Le Saint-Nectaire est en promotion. Papa s’est déplacé sur un banc et lit le journal, étranger de mon excursion.

« Je vais dire au revoir. »

La marmaille s’amuse à jeter des pierres sur des chats errants. Affolés, les félins zigzaguent entre les doigts de pied. Prisonniers des tongs, les merguez suffoquent dans ce barbecue d’été. Les essaims sont de plus en plus nombreux. La stéréo a laissé place à un bourdonnement malsain : partout où je me glisse, je reçois des piqûres de rappel : « Tu m’as promis un maillot, Kevin ! » ; « N’oublie pas de m’écrire ! » ; « Pense à nous, surtout ! » Je suis le soleil qui brûle leur peau et donne à leur corps des couleurs moins ternes. Pénétrant la foule comme j’ouvre les défenses, je retrouve Antoine. « Courage », dit mon frère en me serrant la main. Ma mère sourit sans rien laisser paraître. Je l’embrasse en lui promettant de venir la voir dès que mon emploi du temps me le permettra. Je sais qu’abandonner à nouveau l’un de tes fils te rend soucieuse, maman. Je n’ai pas peur d’échouer en allant à Paris. Je redoute seulement que tu ne le penses.

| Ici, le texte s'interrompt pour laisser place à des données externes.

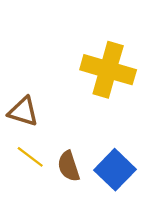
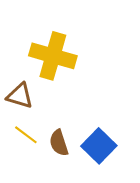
yellow cross: (108, 70) -> (53, 56), moved

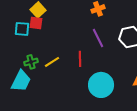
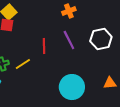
red line: (80, 59) -> (44, 46), moved

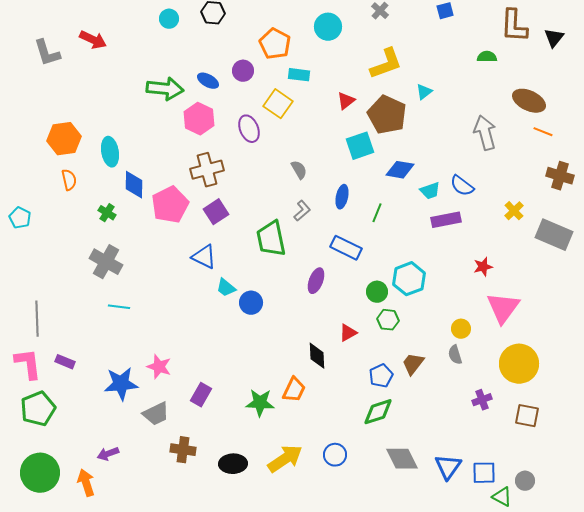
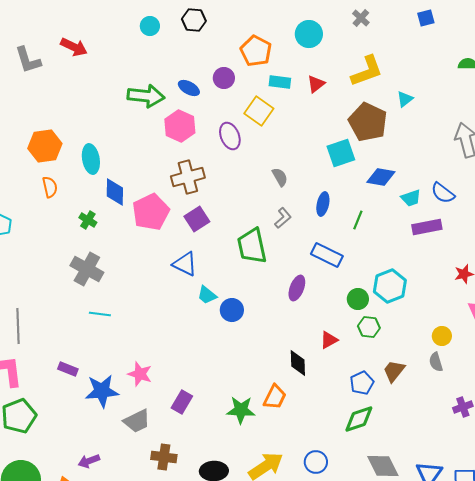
red triangle: (346, 101) -> (316, 84), moved
purple rectangle: (65, 362) -> (68, 369), moved

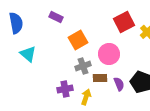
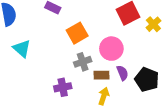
purple semicircle: (119, 84) -> (122, 73), moved
yellow arrow: (86, 97) -> (104, 96), moved

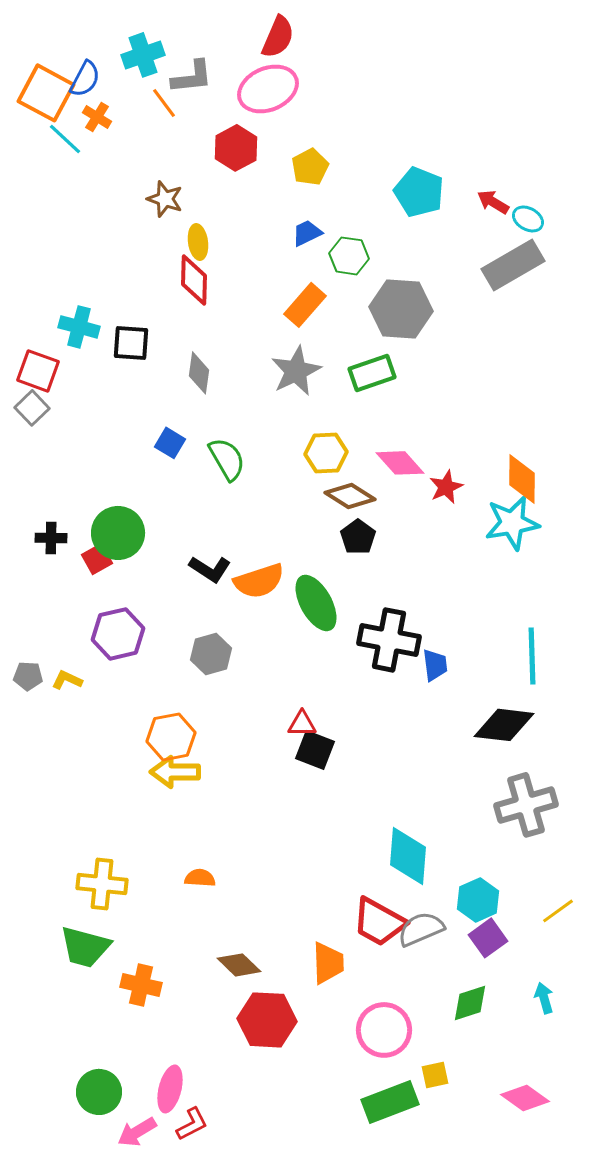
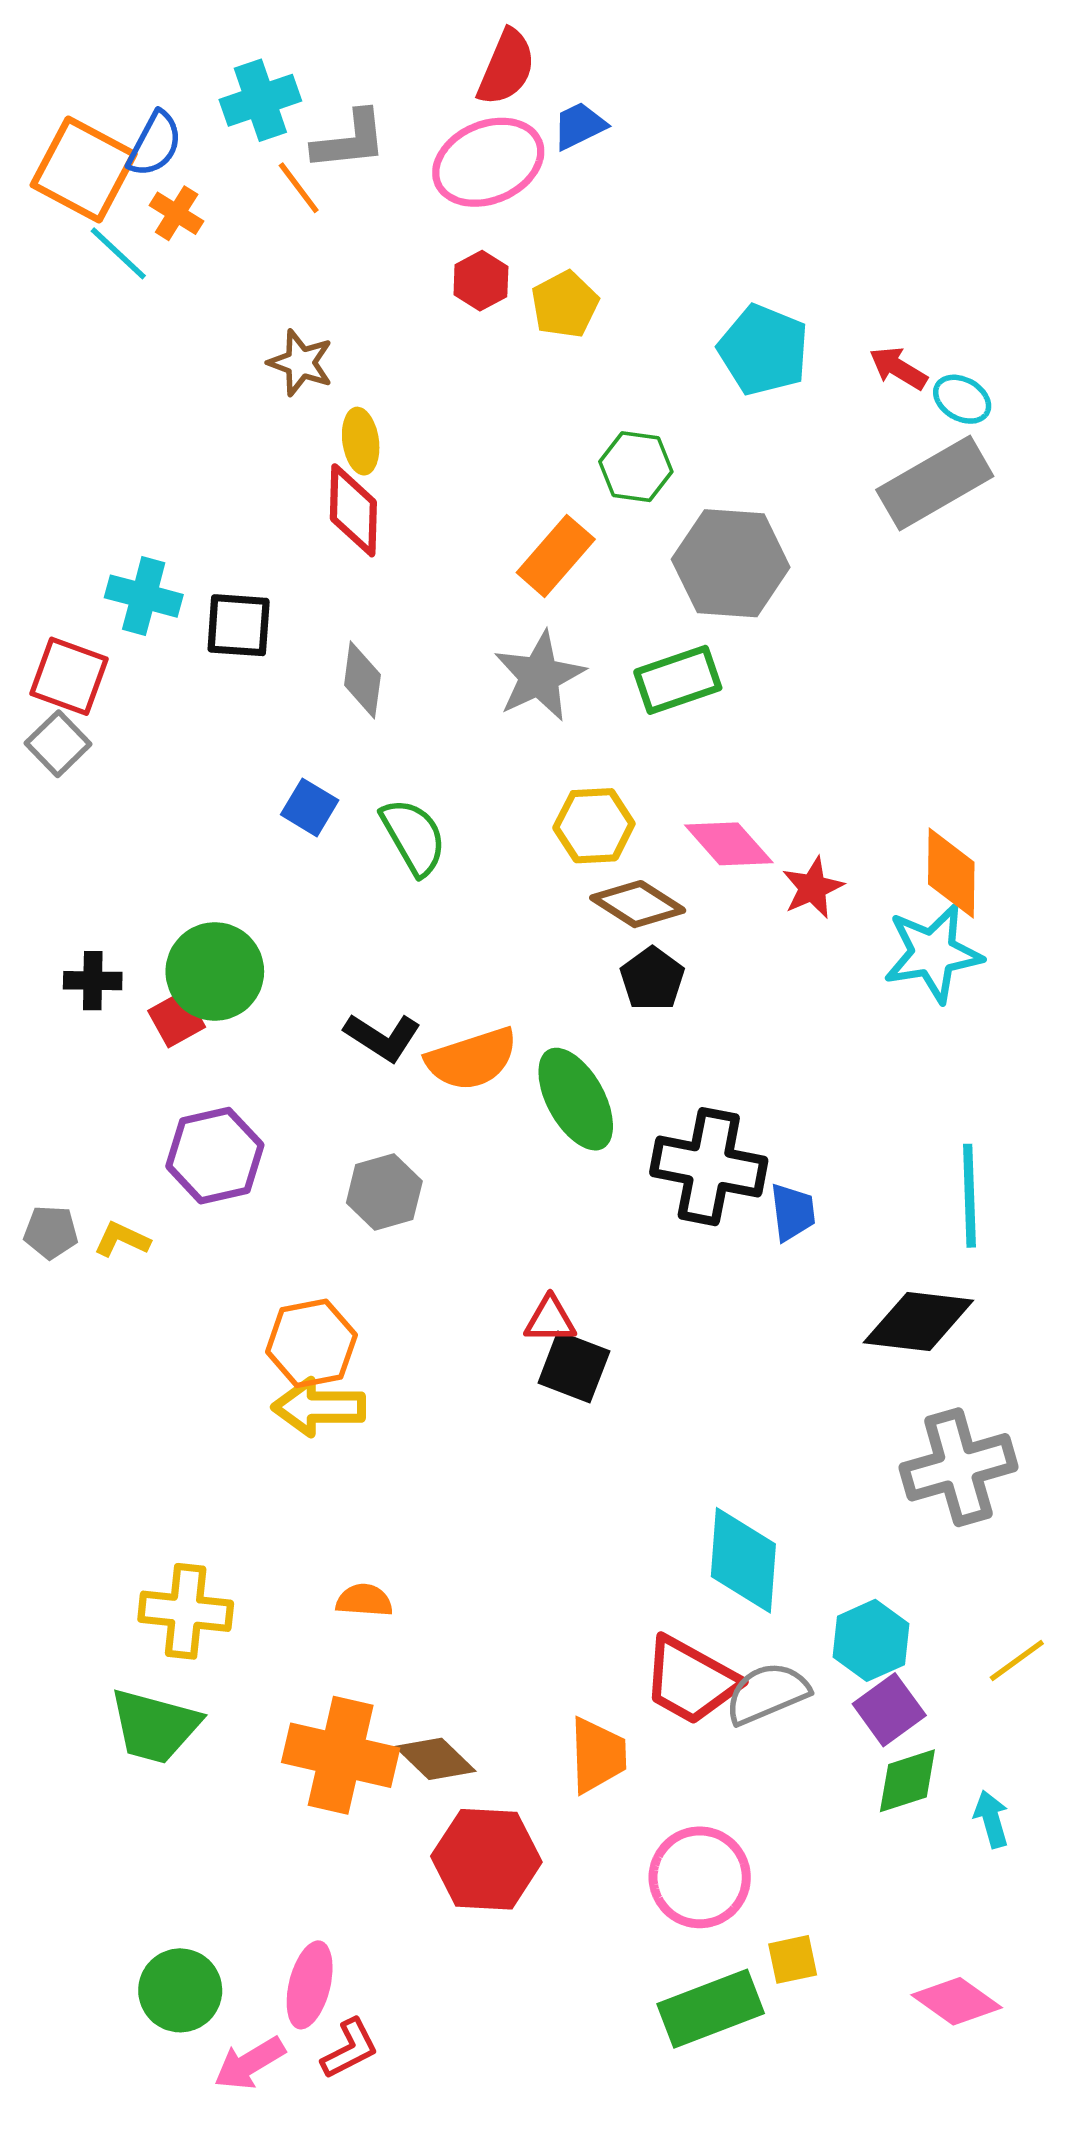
red hexagon: (236, 148) -> (481, 281), moved, size x0.7
blue trapezoid: (307, 233) -> (579, 126), moved
orange cross: (141, 985) -> (341, 1755), moved, size x1.5
green diamond: (470, 1003) -> (907, 1781), moved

Mes coéquipiers interrompent les adieux. « On a besoin de toi ! Ton remplaçant ne vaut rien ! », se désole Philou. « Philou a raison ! » ajoute Vivien, mon remplaçant. Pierre et Medhi me réclament des billets pour le Parc des Princes. « Pense à nous, mon pote ! » Je ne suis pas encore parisien mais déjà bousculé. À son tour, la Citroën C4 d’Alain Roche bascule dans l’effervescence. Elle transperce l’air en rejetant des vapeurs de carburant. Des enfants toussent. Il klaxonne. Je grimpe à l’intérieur du véhicule en dribblant deux piétons qui parviennent tant bien que mal à s’accrocher aux essuie-glaces. Alain accélère pour les faire tomber puis s’engage sur le rond-point. J’attrape ma ceinture. Il me freine : « Là où nous allons, tu n’en as pas besoin. »

Je me retourne. Le banc de papa est vide, il s’éloigne déjà.